The Incident Archive: Why It Matters
Past incidents are training data. The archive that makes the data accessible.
Structure
An incident archive is most useful when each incident is bundled, tagged consistently, and cross-linked to its remediation tickets. The structure is what turns “have we seen this before?” into a five-second answer instead of a Slack-search expedition.
- Per-incident artefact bundle. Timeline, postmortem, action items together. Single source of truth per incident.
- Consistent tagging. Service, severity, cause-class tags matching the live-incident schema. Cross-incident analysis becomes possible.
- Linked action-item tickets. Per-incident the remediation ticket links. Follow-up tracking flows from the archive.
- Customer-impact section. Affected count and duration documented per incident. Business reviews work from real numbers.
Search
Searchable archives turn history into a live tool. Full-text combined with tag filters finds prior cases in seconds; pattern recognition across incidents drives faster diagnosis.
- Full-text plus tag filter. Combined filter per search. Engineers find similar past incidents in seconds.
- Pattern recognition. “Have we seen this before” check before deep investigation. Saves the team from rediscovering known causes.
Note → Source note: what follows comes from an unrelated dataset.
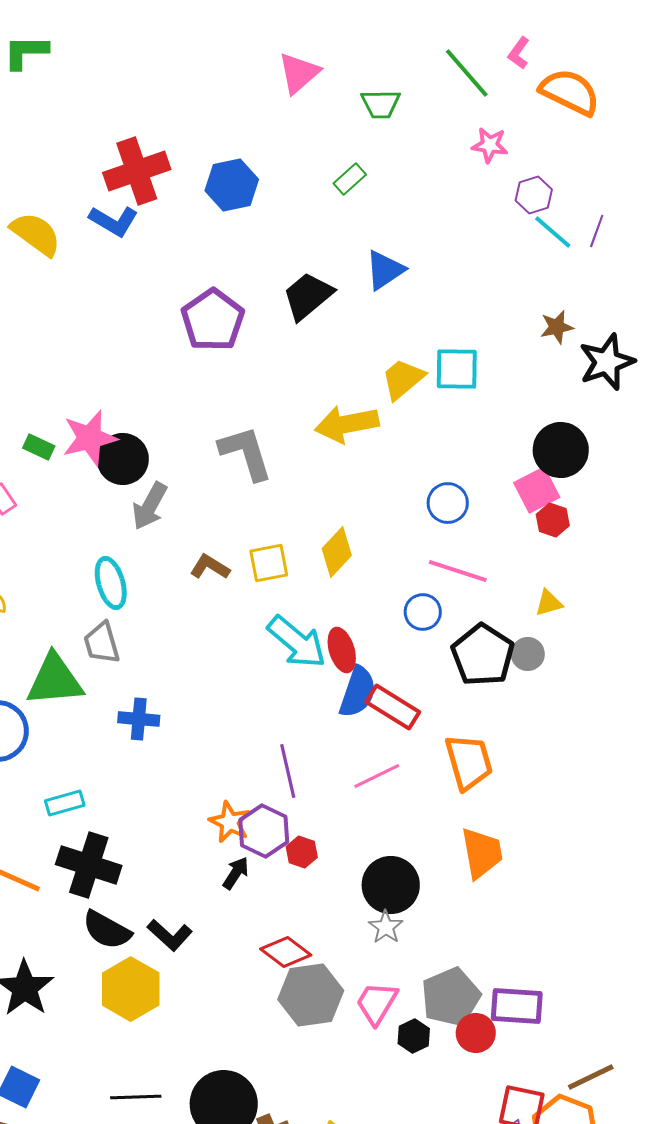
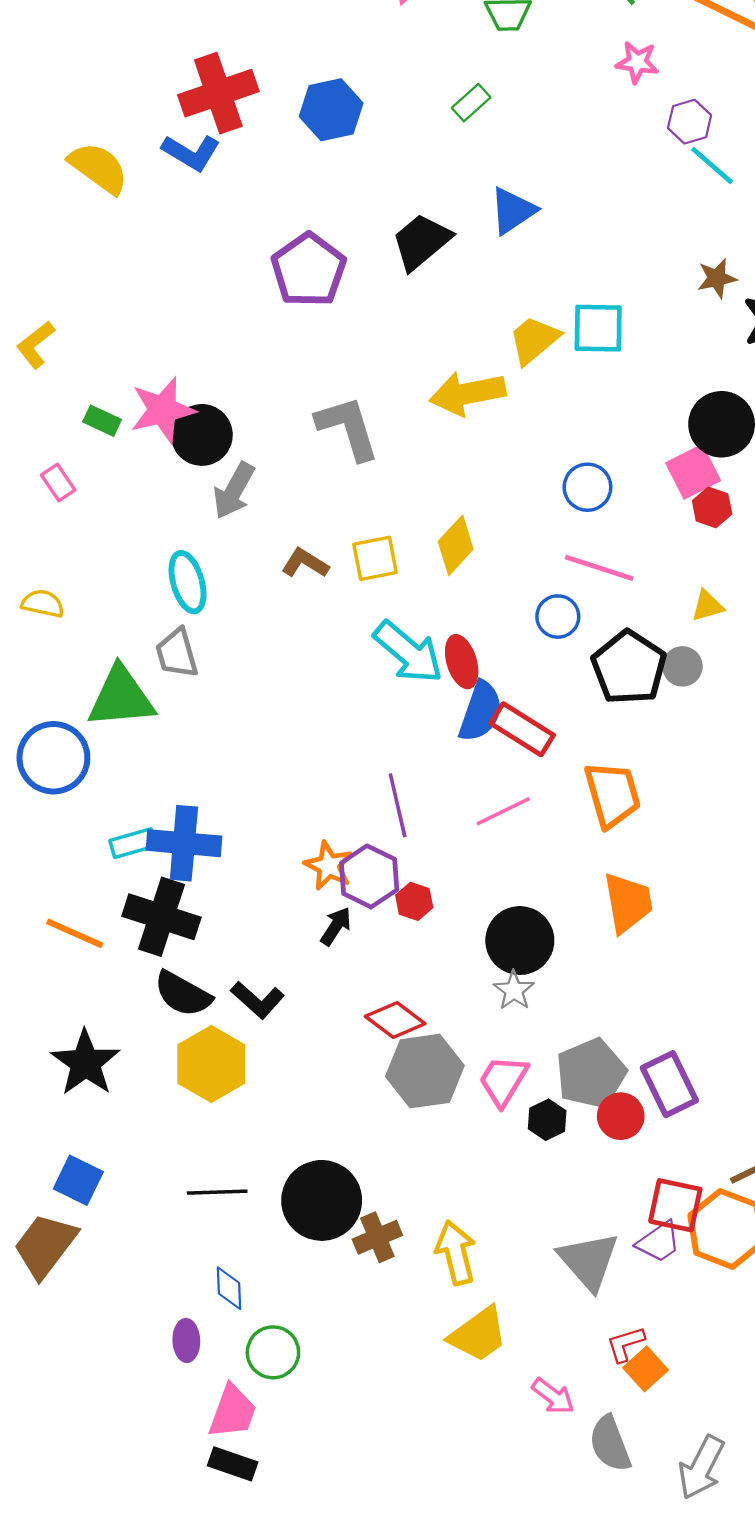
blue cross: (139, 719) -> (184, 843), moved, size x1.5
purple rectangle: (517, 1006) -> (669, 1084), turned 60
- Saved-query set per team. Bookmarked queries support recurring reviews and onboarding.
- Indexed-search backend. Elasticsearch, OpenSearch, or equivalent. Search performance holds as the archive grows.
Teach
The archive is training material for new responders. Real incidents teach better than runbooks; new on-calls who read recent incidents arrive at their first page with real pattern recognition instead of abstract guidance.
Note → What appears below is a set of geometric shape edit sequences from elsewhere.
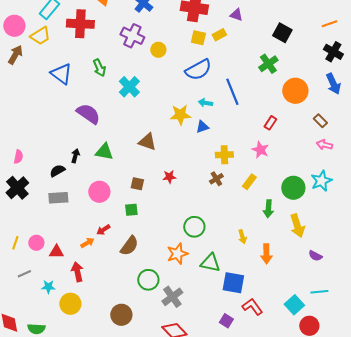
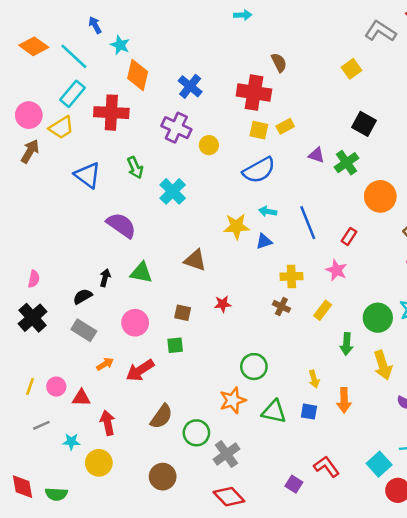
purple triangle: (236, 15) -> (316, 155), moved
blue line: (232, 92) -> (308, 223), moved
brown cross: (216, 179) -> (281, 306), turned -32
gray rectangle: (58, 198) -> (84, 330), turned 36
red arrow: (103, 230) -> (140, 370), size x1.6
orange arrow: (87, 243) -> (105, 364), moved
brown semicircle: (129, 246) -> (161, 417), moved
blue square: (233, 283) -> (309, 412), moved, size x0.6

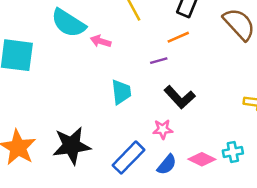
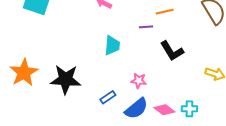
black L-shape: (180, 97) -> (172, 51), moved
blue rectangle: (129, 158) -> (108, 97), size x0.6
blue semicircle: (167, 165) -> (136, 109), size x1.4

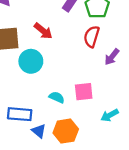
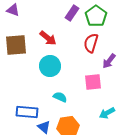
cyan circle: (31, 61) -> (50, 66), moved
pink square: (84, 92) -> (93, 82), moved

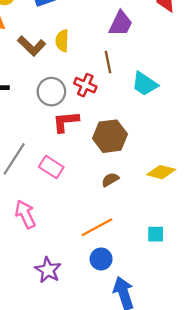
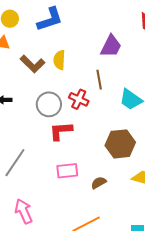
brown hexagon: (110, 136) -> (120, 144), moved
pink rectangle: (51, 167) -> (67, 171), moved, turned -40

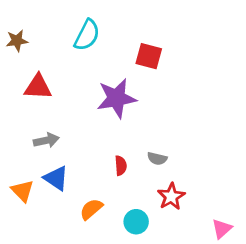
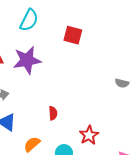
purple star: (116, 98) -> (27, 60), moved
gray semicircle: (157, 159) -> (122, 83), moved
- New on-calls read archives. Recent-incidents reading list per onboarding. Concrete cases beat abstract guidance.
- Better than runbooks. Real-incident pattern recognition transfers; runbooks alone cannot teach what production failure looks like.
- Curated reading set. Named-incident list per team. New responders arrive prepared instead of cold.
- Quarterly archive review session. Team-wide pattern review surfaces systemic causes that single-incident postmortems cannot.